Encendieron una fogata y dispusieron algo de alimento. La luna llena ya estaba arriba y a las doce; Pinocho y Geppetto, el Gato con botas, Caperucita Roja y el Lobo, Cenicienta y el Príncipe y un montón de marionetas más, comenzaron a despertar y a desperezarse.
—Ahhh, ¡Que buena noche hace! —Decía uno
—Ohhh, ¡Que luna más maravillosa! —Decía otro y enseguida comenzaron sus risas y sus incansables bailes alrededor del fuego. Los tres bailábamos con ellas, hasta que al alba, caíamos rendidos.
Mis padres siempre me advertían que de eso… yo no podía hablar, que era un secreto que solo podíamos conocer nosotros y si lo decíamos, secuestrarían a las marionetas y las maltratarían. Yo nunca abrí la boca.
Al día siguiente, como siempre, el carromato entraría en el pueblo y una chiquillería lo seguiría con la ilusión de la inocencia. A las cinco de la tarde comenzaba la actuación y niños y marionetas eran felices. Cuando terminaba la función, los titiriteros comenzaban el camino hasta el siguiente pueblo, acamparían antes de llegar, donde se repetiría lo mismo que la noche anterior.
Los pequeños, veían y escuchaban las historias embelesados, los mayores pensaban que solo eran marionetas en las manos de un hombre y una mujer, pero no sabían lo equivocados que estaban. Solo mi pequeña familia sabía la verdad.
Yo me hice mayor y abandoné los viajes porque debía de estudiar. Me quedé a vivir con mi abuela pero mis padres siguieron con su trabajo.
Pasaron los años y como si esos títeres fueran humanos, se iban haciendo mayores; como cualquier ser vivo, comenzaron a deteriorarse y poco a poco, iban perdiendo vida; por ello, un día mis padres decidieron no volver a actuar. Ahora, descansan todos sin vida en un baúl forrado de terciopelo, que yo abro de vez en cuando para acariciar esos restos de madera y tejidos. No sé si en algún otro lugar del mundo existirá un caso similar.

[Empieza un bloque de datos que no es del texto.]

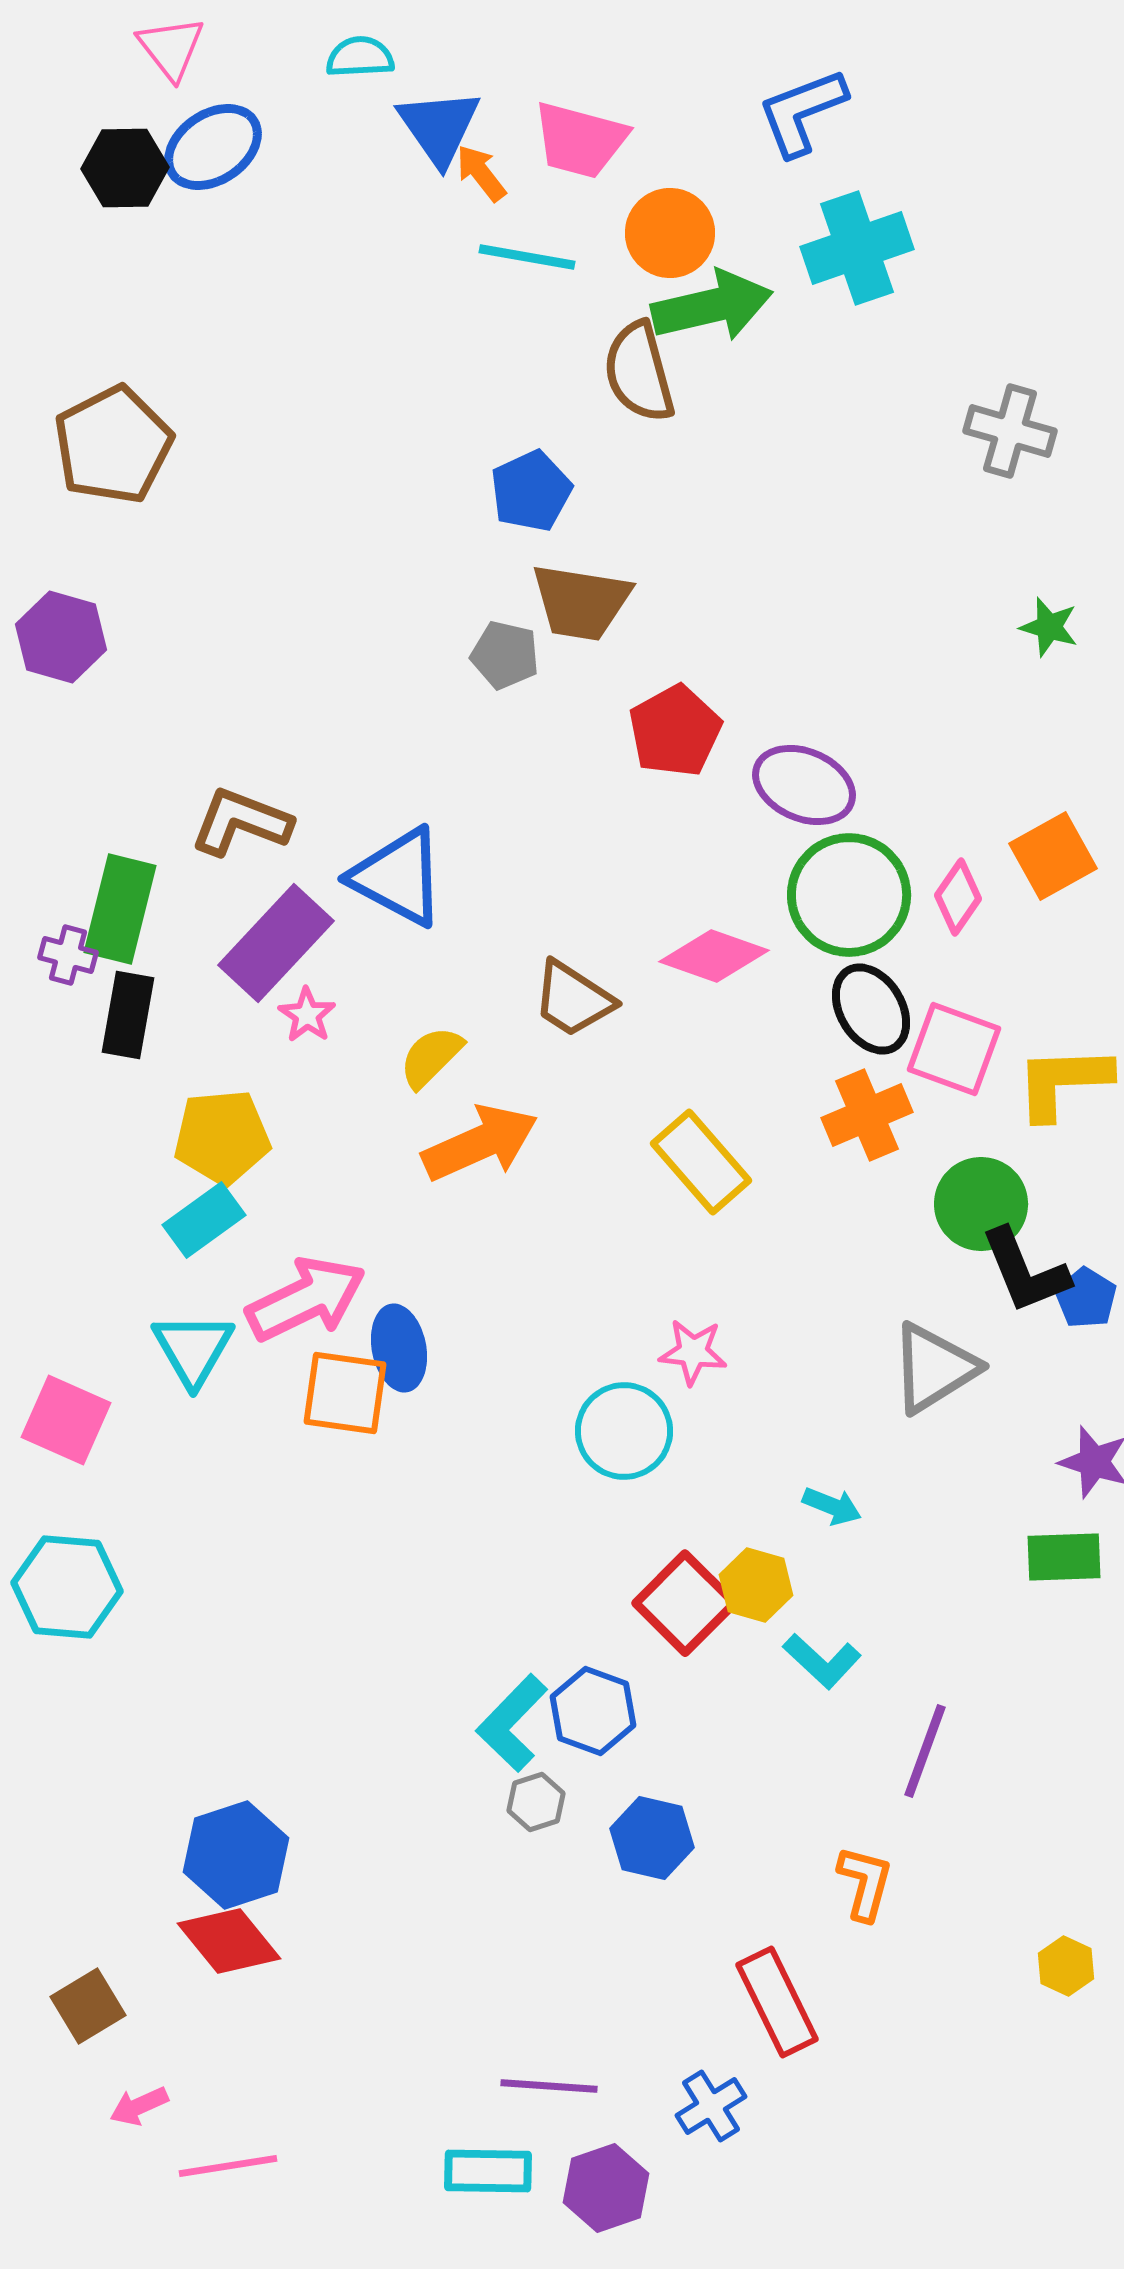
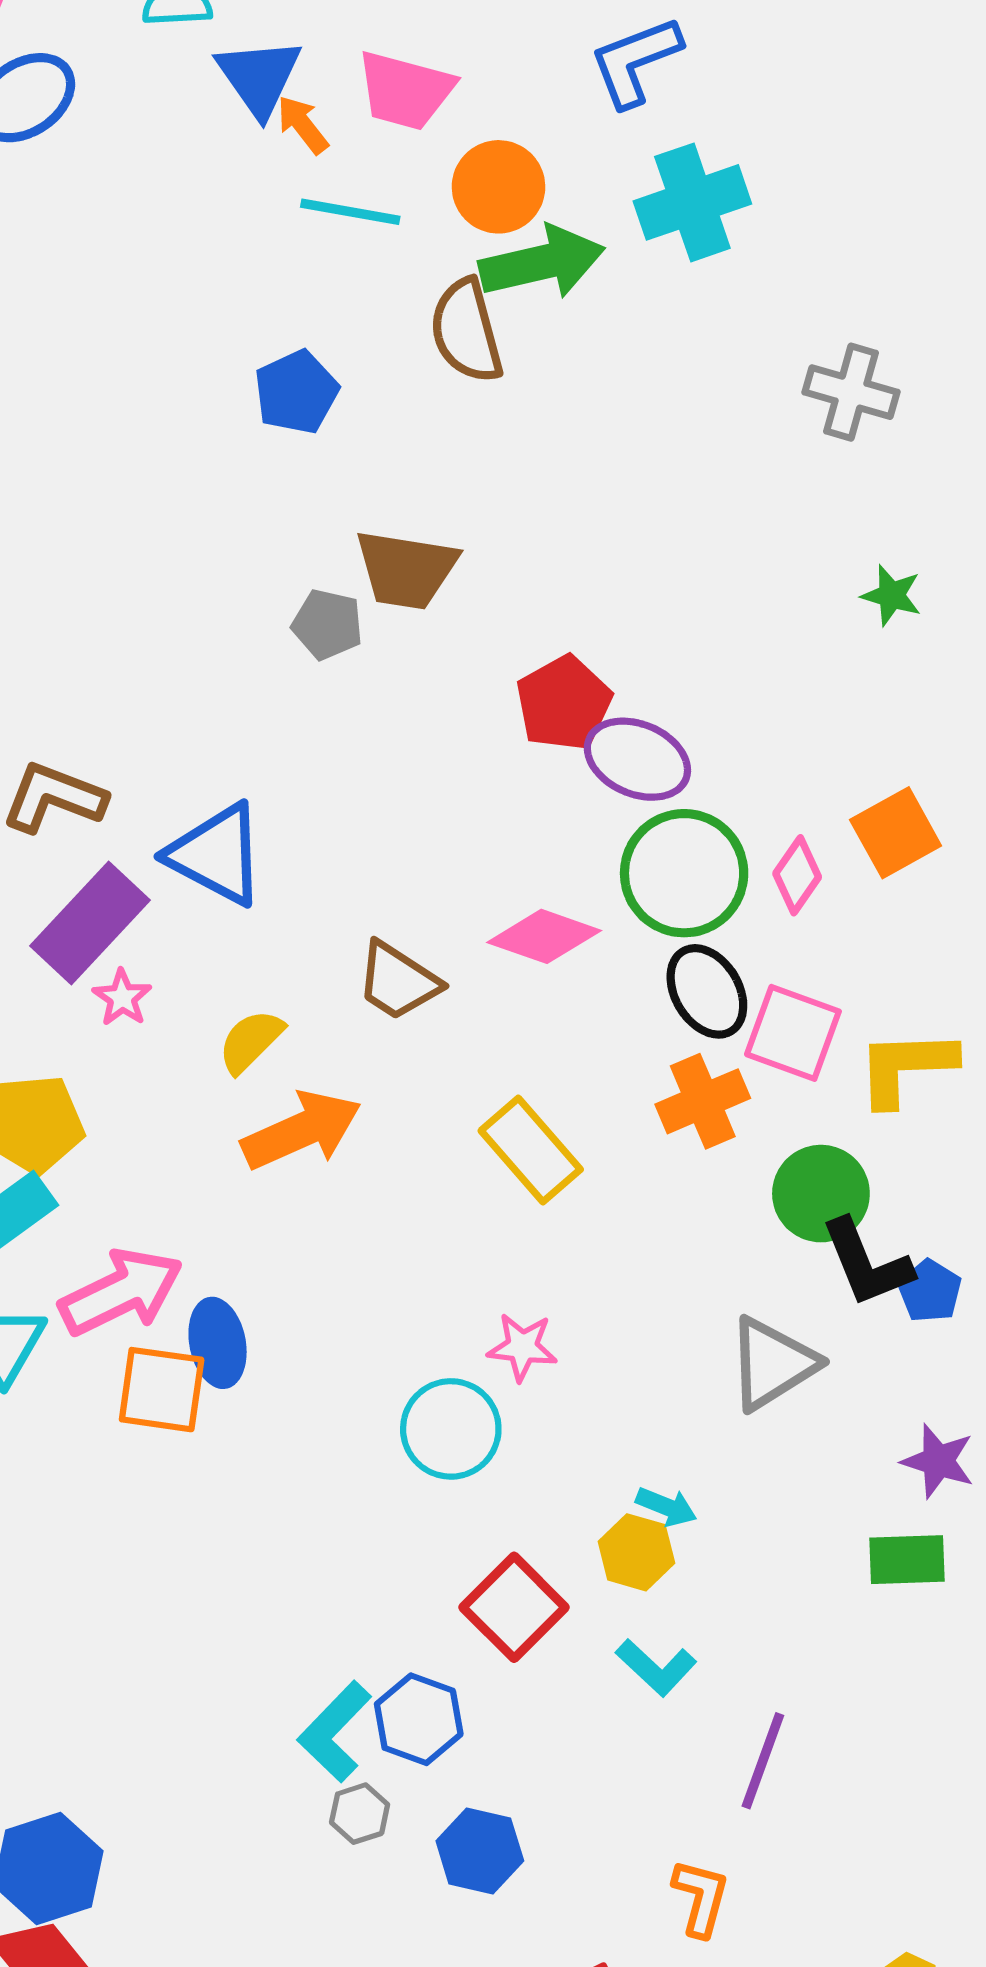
blue pentagon: (531, 491) -> (296, 392), moved
red pentagon: (675, 731) -> (564, 703), moved
yellow hexagon: (756, 1585) -> (636, 1552), moved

En estos momentos tengo los años que tenían mis padres cuando viajaban con las marionetas y, por eso comprenderéis, que aunque ellos no hayan visitado países extranjeros, conocen cada uno de los pueblos de España, todas las fiestas patronales, la felicidad de los pequeños y un gran secreto. Por eso digo, que envidio la vida de mis padres a mi edad.
Ángeles Venteo Lara

Ángeles Venteo Lara nació en San José de la Rinconada (Sevilla) pero hace 41 años que vive en Antequera. Estudió en el Instituto Laboral Femenino y Escuela de Secretarias.
Ha compaginado su labor de ama de casa, con la consulta de Pediatría de su marido.
En 2004 comenzó su andadura en Colaboración Internacional,
concretamente en la provincia de Nara, región del Koulikoro en la República de Malí; hasta que en 2014 tuvo que abandonar el ir hasta allí, por culpa de la
rebelión de los tuaregs y un golpe de estado. Aún sigue en contacto con algunos de los amigos que allí hizo y sobre todo con una niña que se ha traído
en acogida en varias ocasiones, que ya es una mujer casada y con hijos a la que ayudó a hacer la carrera de enfermería y que la llama mamá.
Actualmente y desde hace muchos años, es la vicepresidenta de la Plataforma para la promoción del voluntariado de la comarca de Antequera.
A Ángeles le gustaba leer desde muy pequeña; ya con cinco años leía de corrido las “Lecturas Graduadas” y el primer libro que le compró su padre fue
“Otra vez Heidi” de Juana Spyri. Aunque siempre le han gustado los libros, solo se planteó escribir cuando en 2015 se le concedió el premio Cristobalina Fernández de Alarcón, pero no comenzó hasta el año 2023 que se apuntó al “Taller de Escritura Creativa de Antequera”.